Holmes flashed me a look of impatience over the bowl of his favorite black clay pipe at my reference to the scent-hound he occasionally used on his cases. “No need to be testy about it. The matter was of national secrecy, and now it has grown into a matter of international discretion.”

He had me there, hooked like a salmon in an icy Scottish stream. “International?”

“Indeed,” he murmured to his oil-stained pipe bowl, his favorite accessory for cogitating. “See here, Watson. I defer to your superior experience in this one area and cast myself upon your mercy. Come with me to Whitechapel, and show me how a gentleman might see the place and might see opportunity there.”

“A gentleman?”

“A man of good character, at least apparently. You cannot deny that when you served in foreign climes you did not fail to sample the…recreational aspects of the locality.”
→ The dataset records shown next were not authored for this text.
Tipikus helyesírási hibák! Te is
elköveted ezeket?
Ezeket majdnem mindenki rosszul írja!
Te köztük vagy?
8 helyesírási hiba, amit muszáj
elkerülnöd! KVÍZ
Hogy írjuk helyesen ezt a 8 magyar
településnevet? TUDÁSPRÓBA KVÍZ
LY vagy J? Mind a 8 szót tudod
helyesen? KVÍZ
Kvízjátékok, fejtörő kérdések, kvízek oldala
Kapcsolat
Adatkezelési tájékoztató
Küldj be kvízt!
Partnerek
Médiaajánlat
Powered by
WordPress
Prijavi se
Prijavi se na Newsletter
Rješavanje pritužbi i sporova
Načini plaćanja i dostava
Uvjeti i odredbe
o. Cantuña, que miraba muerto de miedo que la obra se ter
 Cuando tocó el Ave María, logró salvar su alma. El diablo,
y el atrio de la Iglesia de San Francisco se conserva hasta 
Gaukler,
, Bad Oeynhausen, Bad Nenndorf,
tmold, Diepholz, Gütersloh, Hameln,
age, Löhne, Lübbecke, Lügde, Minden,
“I was in the Army, Holmes! And I am not a saint.”

“Exactly why I value your knowledge now. I was never in the Army, and while I do not aspire to sanctity, neither do I to sin. I had long considered this an advantage in my calling, but am discovering this to be a handicap in this particular case.”
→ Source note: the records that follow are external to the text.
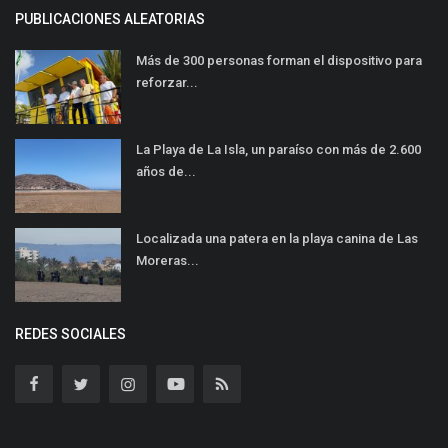
PUBLICACIONES ALEATORIAS
Más de 300 personas forman el dispositivo para
reforzar...
La Playa de La Isla, un paraíso con más de 2.600
años de...
Localizada una patera en la playa canina de Las
Moreras...
REDES SOCIALES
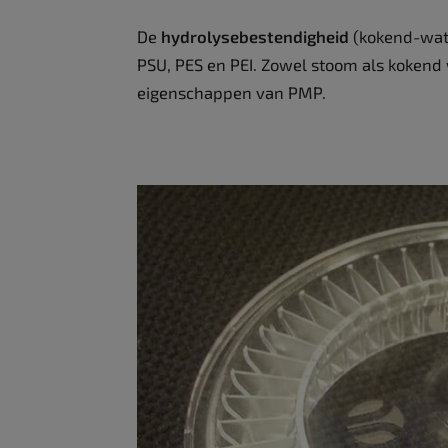
De
hydrolysebestendigheid
(kokend-wate
PSU, PES en PEI. Zowel stoom als kokend
eigenschappen van PMP.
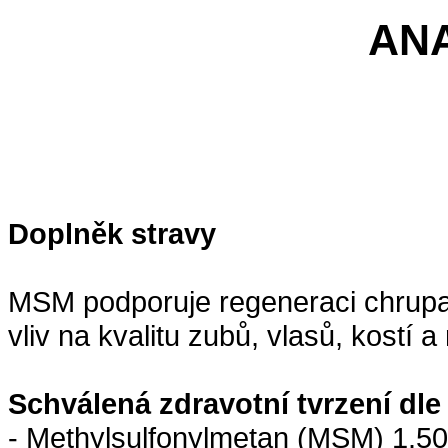
AN
Doplněk stravy
MSM podporuje regeneraci chrupav
vliv na kvalitu zubů, vlasů, kostí a
Schválená zdravotní tvrzení dle
- Methylsulfonylmetan (MSM) 1.5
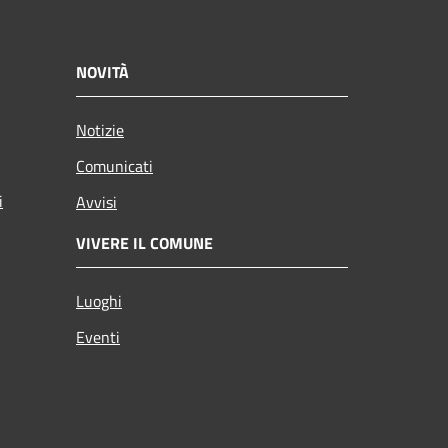
NOVITÀ
Notizie
Comunicati
i
Avvisi
VIVERE IL COMUNE
Luoghi
Eventi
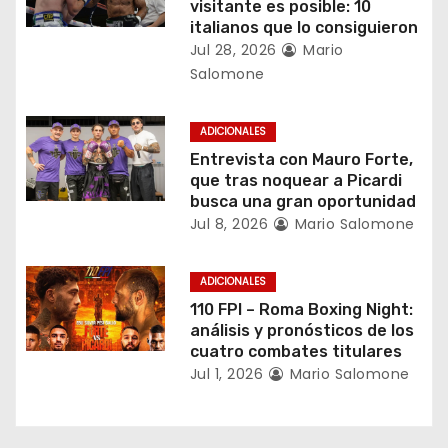
visitante es posible: 10
d
italianos que lo consiguieron
Jul 28, 2026
Mario
e
Salomone
e
ADICIONALES
n
Entrevista con Mauro Forte,
que tras noquear a Picardi
t
busca una gran oportunidad
r
Jul 8, 2026
Mario Salomone
a
ADICIONALES
d
110 FPI – Roma Boxing Night:
análisis y pronósticos de los
a
cuatro combates titulares
Jul 1, 2026
Mario Salomone
s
“It is unlike you to admit a failing.”

Holmes laughed into the smoke welling up from the pipe. “It is humbling indeed when the lack of what is commonly considered a moral failing proves a stumbling block to my investigation.”
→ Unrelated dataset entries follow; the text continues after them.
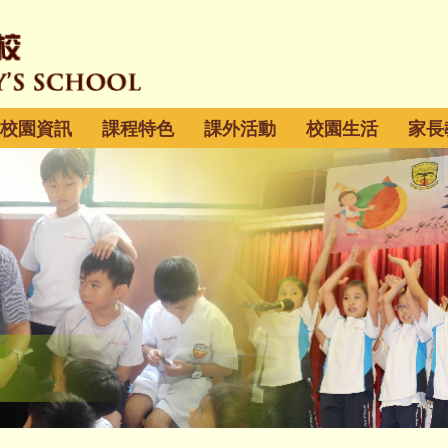
校園資訊
課程特色
課外活動
校園生活
家長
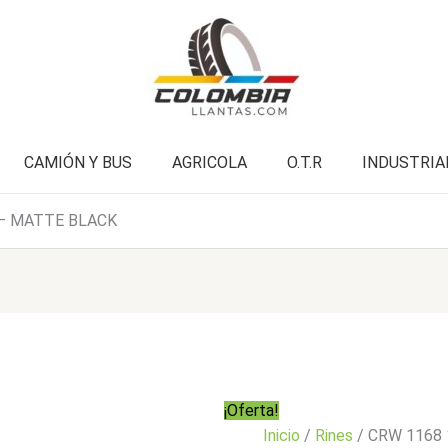
-
era:
es:
MATTE
$451.000.
$360.900.
BLACK
cantidad
CAMIÓN Y BUS
AGRICOLA
O.T.R
INDUSTRIA
 – MATTE BLACK
¡Oferta!
Inicio
/
Rines
/ CRW 1168 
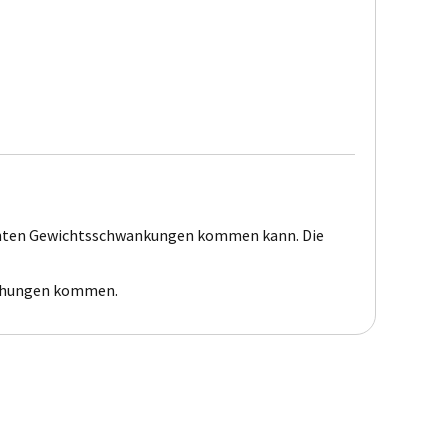
leichten Gewichtsschwankungen kommen kann. Die
eichungen kommen.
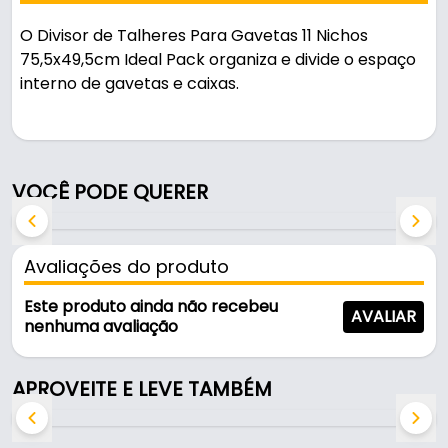
O Divisor de Talheres Para Gavetas 11 Nichos
75,5x49,5cm Ideal Pack organiza e divide o espaço
interno de gavetas e caixas.
Pode ser usado em gavetas e armários.
Fabricado em Poliestireno de alta resistência na
VOCÊ PODE QUERER
cor branca, é resistente e durável no uso diário.
Características:
Avaliações do produto
- Marca: Ideal Pack
- Modelo: Og-043
Este produto ainda não recebeu
AVALIAR
- Material: Poliestireno de alta resistência
nenhuma avaliação
- Cor: Branco
- Comprimento: 75,5 cm (ajuste mínimo 69,5 cm)
APROVEITE E LEVE TAMBÉM
- Largura: 49,5 cm ( ajuste mínimo 43,5 cm)
- Altura: 5,5 mm
- Espessura: 2 mm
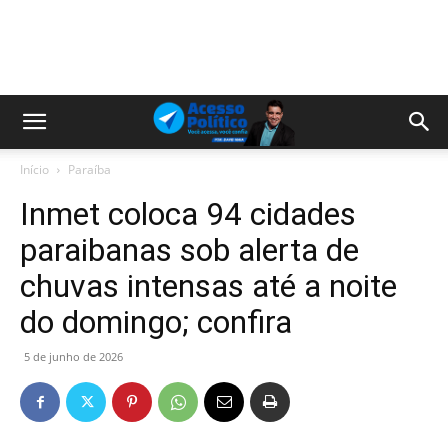
Início
Paraíba
Inmet coloca 94 cidades
paraibanas sob alerta de
chuvas intensas até a noite
do domingo; confira
5 de junho de 2026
He leapt up as he was wont to, without warning, and made for the bookshelf. He returned with a slim volume I had not seen before, an odd stutter in his usually confident stride as he came abreast of the mantel and glanced at something on it.

I consulted it myself, for its terrain was as unvarying as the cursed wilds of Afghanistan. I saw nothing amiss: the jackknife pinning correspondence to the wood, the Persian slipper, the clutter, the cabinet portrait of the dead adventuress, Irene Adler, the wad of saved tobacco ends at the mantel’s opposite end.

“Do you read German, Watson?”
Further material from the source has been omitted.